Inspect the resulting dataset XML fragment below and edit the dicts and
code cell above until it is what is required for the dataset:

In [15]:
print_tree(root)

<dataset type="EDDGridFromNcFiles" datasetID="ubcSSf2DWaveFields30mV17-02" active="true">
  <reloadEveryNMinutes>10080</reloadEveryNMinutes>
  <updateEveryNMillis>10000</updateEveryNMillis>
  <fileDir>/results/SalishSea/rolling-forecasts/</fileDir>
  <fileNameRegex>.*SoG_ww3_fields_\d{8}_\d{8}\.nc$</fileNameRegex>
  <recursive>true</recursive>
  <pathRegex>.*</pathRegex>
  <metadataFrom>last</metadataFrom>
  <matchAxisNDigits>20</matchAxisNDigits>
  <fileTableInMemory>false</fileTableInMemory>
  <accessibleViaFiles>false</accessibleViaFiles>
  <!-- sourceAttributes>
        <att name="altitude_resolution">n/a</att>
        <att name="area">SoG_BCgrid_00500m</att>
        <att name="easternmost_longitude">237.996994</att>
        <att name="history">Wed Apr 11 20:51:01 2018: ncrcat -4 -L4 -o SoG_ww3_fields_20180411_20180413.nc SoG_ww3_fields_20180411.nc SoG_ww3_fields_20180412.nc SoG_ww3_fields_20180413.nc</att>
        <att name="latitude_resolution">4.50000027E-03</att>
        <att n

Store the XML fragment for the dataset:

In [16]:
with open('/results/erddap-datasets/fragments/{}.xml'.format(datasetID), 'wb') as f:
    f.write(etree.tostring(root, pretty_print=True))
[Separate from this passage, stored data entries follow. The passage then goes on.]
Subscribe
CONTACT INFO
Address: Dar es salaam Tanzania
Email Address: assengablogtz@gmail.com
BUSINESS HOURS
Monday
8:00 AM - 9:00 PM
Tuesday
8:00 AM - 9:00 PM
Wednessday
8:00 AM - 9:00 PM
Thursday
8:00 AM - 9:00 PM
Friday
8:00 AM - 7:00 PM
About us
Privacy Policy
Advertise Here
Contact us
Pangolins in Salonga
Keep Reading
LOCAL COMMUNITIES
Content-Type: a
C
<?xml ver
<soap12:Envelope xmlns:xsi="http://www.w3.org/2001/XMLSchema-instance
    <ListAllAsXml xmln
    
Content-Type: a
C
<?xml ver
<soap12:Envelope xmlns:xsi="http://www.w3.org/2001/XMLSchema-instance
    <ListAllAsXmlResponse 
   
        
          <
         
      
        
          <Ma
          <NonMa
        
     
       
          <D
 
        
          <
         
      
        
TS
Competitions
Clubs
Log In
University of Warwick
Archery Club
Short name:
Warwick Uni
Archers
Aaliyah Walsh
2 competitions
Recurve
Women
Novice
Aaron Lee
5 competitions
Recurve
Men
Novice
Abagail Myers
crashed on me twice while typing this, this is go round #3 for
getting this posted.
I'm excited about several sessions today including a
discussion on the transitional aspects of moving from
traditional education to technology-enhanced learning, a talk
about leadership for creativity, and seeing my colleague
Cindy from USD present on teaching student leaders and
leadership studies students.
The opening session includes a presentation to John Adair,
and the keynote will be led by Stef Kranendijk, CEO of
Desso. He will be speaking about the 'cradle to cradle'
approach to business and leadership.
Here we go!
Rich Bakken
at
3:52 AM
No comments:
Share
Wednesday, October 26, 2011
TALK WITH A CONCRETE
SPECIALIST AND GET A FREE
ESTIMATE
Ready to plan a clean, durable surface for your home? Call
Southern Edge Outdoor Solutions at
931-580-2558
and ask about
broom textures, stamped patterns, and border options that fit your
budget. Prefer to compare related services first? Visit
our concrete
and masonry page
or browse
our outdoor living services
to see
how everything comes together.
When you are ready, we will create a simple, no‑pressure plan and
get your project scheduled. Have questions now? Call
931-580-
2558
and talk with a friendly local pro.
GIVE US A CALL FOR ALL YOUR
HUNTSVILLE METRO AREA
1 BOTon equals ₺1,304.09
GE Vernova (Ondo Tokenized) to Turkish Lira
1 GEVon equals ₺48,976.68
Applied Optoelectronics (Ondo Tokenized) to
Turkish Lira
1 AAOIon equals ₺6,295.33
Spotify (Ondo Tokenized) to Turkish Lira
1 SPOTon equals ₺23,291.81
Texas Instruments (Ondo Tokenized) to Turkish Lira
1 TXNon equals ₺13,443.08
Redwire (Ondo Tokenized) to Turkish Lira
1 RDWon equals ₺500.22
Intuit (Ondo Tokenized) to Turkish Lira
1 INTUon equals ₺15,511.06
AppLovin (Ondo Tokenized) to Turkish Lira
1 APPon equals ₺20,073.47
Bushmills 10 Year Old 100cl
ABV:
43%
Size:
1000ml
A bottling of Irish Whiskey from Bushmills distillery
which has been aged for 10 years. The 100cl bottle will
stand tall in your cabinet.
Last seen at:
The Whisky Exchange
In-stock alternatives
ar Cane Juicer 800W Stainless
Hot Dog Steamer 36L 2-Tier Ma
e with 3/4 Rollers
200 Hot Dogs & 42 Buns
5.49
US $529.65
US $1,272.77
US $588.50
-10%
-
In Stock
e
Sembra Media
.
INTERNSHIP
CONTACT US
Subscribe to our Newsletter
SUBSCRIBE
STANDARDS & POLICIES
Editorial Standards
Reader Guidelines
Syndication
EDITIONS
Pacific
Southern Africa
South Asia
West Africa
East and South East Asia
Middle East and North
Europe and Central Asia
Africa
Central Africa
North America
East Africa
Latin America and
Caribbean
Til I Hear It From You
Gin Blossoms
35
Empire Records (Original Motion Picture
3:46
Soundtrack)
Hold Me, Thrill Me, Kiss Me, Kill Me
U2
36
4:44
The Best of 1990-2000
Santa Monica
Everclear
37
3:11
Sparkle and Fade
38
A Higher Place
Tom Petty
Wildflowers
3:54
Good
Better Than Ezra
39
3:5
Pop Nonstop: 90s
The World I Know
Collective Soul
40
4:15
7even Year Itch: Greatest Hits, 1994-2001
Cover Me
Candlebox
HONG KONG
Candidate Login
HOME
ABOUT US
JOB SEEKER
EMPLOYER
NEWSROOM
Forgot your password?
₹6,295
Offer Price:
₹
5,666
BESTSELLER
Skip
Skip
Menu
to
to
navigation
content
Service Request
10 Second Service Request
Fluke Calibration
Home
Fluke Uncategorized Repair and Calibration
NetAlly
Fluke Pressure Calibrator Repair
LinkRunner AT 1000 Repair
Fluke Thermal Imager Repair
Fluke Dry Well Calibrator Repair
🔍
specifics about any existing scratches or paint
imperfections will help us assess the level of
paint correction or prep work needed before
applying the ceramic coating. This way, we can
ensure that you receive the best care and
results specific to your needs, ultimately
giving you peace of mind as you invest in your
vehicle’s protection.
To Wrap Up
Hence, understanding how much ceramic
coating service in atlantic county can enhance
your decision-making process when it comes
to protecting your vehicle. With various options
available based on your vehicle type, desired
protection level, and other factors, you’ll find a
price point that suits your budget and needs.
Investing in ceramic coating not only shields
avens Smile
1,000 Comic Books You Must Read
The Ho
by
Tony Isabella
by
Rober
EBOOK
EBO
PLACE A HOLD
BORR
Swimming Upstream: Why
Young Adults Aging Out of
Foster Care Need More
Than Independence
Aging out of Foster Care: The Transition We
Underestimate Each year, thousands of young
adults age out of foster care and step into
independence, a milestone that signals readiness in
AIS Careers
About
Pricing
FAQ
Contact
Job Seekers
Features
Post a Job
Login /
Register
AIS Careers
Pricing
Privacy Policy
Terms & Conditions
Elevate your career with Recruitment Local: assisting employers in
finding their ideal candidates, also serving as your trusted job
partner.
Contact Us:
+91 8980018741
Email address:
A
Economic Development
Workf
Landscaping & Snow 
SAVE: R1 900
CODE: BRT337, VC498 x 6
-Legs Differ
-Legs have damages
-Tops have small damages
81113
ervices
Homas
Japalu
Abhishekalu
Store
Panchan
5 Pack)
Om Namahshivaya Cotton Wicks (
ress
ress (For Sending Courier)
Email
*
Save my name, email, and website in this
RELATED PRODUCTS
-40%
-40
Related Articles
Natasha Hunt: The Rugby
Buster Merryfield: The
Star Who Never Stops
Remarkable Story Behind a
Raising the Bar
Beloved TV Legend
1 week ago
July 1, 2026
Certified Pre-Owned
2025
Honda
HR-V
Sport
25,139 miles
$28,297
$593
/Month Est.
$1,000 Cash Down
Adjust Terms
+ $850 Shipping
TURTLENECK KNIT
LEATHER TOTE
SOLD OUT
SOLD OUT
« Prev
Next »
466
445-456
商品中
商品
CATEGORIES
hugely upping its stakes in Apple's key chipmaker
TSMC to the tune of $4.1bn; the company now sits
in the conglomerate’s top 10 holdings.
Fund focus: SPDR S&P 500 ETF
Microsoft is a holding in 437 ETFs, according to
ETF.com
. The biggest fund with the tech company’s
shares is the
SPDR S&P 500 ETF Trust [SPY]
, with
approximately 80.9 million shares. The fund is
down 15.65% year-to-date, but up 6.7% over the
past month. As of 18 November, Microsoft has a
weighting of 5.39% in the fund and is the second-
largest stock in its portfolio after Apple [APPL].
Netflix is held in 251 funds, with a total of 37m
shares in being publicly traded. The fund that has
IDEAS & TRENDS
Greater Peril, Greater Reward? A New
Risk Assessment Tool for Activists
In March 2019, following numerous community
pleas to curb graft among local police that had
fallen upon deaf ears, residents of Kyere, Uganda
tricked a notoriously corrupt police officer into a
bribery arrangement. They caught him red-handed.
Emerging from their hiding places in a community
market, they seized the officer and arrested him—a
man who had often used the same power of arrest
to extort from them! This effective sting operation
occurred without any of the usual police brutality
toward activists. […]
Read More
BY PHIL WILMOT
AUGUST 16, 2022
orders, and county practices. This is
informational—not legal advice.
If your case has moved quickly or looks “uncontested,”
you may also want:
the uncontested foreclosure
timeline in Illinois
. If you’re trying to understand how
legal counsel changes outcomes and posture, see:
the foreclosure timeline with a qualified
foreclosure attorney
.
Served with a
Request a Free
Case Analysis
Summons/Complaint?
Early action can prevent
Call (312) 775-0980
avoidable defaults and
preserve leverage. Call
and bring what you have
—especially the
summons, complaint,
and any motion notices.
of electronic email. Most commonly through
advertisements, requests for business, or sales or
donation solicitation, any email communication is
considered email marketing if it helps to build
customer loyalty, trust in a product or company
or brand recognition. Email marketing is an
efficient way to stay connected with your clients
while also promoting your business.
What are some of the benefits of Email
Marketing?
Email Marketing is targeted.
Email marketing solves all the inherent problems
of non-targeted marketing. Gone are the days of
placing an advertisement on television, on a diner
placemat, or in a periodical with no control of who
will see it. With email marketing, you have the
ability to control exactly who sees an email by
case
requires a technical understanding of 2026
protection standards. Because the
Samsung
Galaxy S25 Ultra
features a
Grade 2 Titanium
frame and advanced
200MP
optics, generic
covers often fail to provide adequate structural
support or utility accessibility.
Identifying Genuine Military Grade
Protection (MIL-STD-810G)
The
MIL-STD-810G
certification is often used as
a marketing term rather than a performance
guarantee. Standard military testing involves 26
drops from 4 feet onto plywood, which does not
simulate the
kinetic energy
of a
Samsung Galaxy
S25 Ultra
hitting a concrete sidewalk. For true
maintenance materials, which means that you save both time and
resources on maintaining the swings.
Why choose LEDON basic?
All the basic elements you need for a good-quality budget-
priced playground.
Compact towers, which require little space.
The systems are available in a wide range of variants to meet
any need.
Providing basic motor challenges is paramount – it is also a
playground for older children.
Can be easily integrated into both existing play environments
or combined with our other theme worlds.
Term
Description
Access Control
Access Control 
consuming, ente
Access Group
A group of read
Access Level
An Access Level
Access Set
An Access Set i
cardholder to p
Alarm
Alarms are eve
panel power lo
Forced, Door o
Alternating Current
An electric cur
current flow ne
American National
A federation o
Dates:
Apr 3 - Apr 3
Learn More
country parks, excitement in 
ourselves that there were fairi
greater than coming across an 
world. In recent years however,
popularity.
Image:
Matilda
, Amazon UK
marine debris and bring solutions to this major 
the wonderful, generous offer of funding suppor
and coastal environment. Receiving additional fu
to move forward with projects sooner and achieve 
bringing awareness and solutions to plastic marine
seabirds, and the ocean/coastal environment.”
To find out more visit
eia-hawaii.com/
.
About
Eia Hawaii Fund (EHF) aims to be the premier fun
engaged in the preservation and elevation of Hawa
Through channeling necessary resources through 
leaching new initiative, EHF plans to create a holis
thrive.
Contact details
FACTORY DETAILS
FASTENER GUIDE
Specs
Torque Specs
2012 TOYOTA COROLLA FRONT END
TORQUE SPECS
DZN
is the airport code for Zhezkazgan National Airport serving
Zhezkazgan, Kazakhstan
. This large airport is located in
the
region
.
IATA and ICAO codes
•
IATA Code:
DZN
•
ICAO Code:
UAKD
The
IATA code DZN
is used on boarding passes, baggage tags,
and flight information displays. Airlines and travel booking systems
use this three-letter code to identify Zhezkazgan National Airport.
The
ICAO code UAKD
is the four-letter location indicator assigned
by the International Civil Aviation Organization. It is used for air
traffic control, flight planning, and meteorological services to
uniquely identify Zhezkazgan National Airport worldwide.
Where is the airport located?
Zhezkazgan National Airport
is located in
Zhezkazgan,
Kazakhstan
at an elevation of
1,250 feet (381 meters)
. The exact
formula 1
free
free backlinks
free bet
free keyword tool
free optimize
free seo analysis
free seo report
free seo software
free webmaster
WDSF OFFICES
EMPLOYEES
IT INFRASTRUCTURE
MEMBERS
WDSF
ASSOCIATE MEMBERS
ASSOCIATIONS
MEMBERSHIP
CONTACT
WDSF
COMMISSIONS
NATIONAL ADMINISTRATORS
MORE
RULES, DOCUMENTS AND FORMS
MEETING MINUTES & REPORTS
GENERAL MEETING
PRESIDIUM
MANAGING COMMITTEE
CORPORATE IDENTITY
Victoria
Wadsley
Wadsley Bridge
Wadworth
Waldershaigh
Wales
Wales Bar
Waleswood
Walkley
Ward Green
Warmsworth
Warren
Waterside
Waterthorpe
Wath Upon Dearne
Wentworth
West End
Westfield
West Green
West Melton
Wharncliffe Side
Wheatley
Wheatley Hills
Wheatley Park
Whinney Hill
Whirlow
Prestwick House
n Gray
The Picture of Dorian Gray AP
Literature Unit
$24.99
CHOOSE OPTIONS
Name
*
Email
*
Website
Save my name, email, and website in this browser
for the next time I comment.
Edit `/results/erddap-datasets/datasets.xml` to include the
XML fragment for the dataset that was stored by the above cell.

That file is symlinked to `/opt/tomcat/content/erddap/datasets.xml`.

Create a flag file to signal the ERDDAP server process to load the dataset:
```
$ cd /results/erddap/flag/
$ touch <datasetID>
```

If the dataset does not appear on https://salishsea.eos.ubc.ca/erddap/info/,
check `/results/erddap/logs/log.txt` for error messages from the dataset load process
(they may not be at the end of the file because ERDDAP is pretty chatty).

Once the dataset has been successfully loaded and you are happy with the metadata
that ERDDAP is providing for it,
commit the changes in `/results/erddap-datasets/` and push them to Bitbucket.